2018年3月号
特集 - 産学連携に関する平成30年度予算
経済産業省
産学官連携によるイノベーション創出に向けた環境の整備

経済産業省
産業技術環境局大学連携推進室
技術振興・大学連携推進課
研究開発課産業技術プロジェクト推進室

経済産業省では、平成30年度予算案として「Connected Industries」および「イノベーションを生み出す環境整備」を重点分野に位置付け、IoTやビッグデータ等を活用した生産性革命を推進する。さらに、大学等の産学連携機能の強化や、中堅・中小企業等の技術シーズを事業化へとつなぐ「橋渡し」によりイノベーションの創出を推進する。

産学官共同研究におけるマッチング促進のための大学ファクトブック【大学連携推進室】

産学官連携の促進に向けては、産業界が産学官連携に積極的な大学や、自らの連携目的に合致する大学への投資を拡大していくことが期待される。

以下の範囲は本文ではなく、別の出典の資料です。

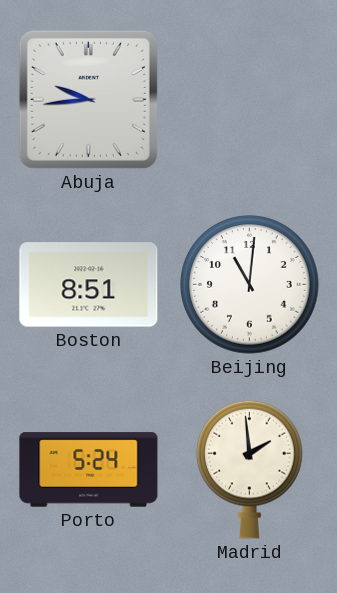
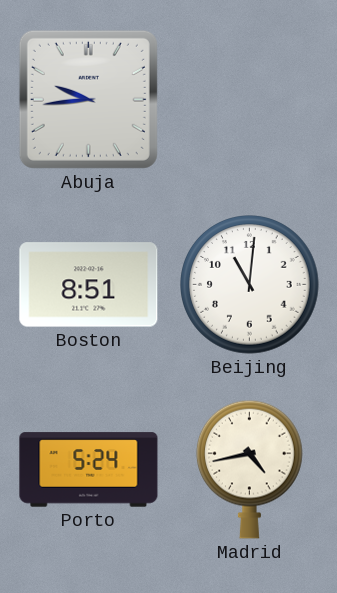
Madrid: 1:59 -> 4:43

そこで、大学ごとの産学官連携の取り組み状況等を集約した「産学官共同研究におけるマッチング促進のための大学ファクトブック-パイロット版-」(平成29年4月)を策定。

今後、産学連携本部の体制・規模・機能や研究・技術分野の強み等を追加し、産学官連携の取り組み状況等をさらに「見える化」した正式版を策定予定。

中堅・中小企業等への橋渡し研究開発促進事業(平成30年度予算案3.0億円)【技術振興・大学連携推進課】

中堅・中小企業等は、大企業が参入しないようなニッチマーケットにおいても、リスクを取りつつ、機動的に事業化を図るなど、イノベーションの創出への貢献が期待されている。

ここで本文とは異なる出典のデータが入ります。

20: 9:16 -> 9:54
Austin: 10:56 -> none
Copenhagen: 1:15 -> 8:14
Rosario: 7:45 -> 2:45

他方、中堅・中小企業等は特定の優れた技術を有していても、事業化を目指すためにはそれのみでは不十分なことがあるため、広い分野に関して優れた基盤技術や知見等を有する大学等の研究機関が、その技術等を中堅・中小企業等に橋渡しすることにより、技術の実用化を促進する。


新産業創出に向けた新技術先導研究プログラム(平成30年度予算案5.0億円)【産業技術プロジェクト推進室】

新産業創出のためには、既存技術の延長だけでなく、従来の発想によらない、革新的かつ社会へのインパクトのある技術の原石の発掘と、そのための土壌形成が必要。

「新産業創出に向けた新技術先導研究プログラム」では、産学の連携を進め、新産業創出に結び付く将来有望な技術シーズを発掘するべく、国内外のアカデミアの動向をも視野に入れた中長期を見据えた技術戦略を策定するとともに、技術課題や協調領域を抽出し、洗練された国家プロジェクトにつなげるための先導研究を実施する。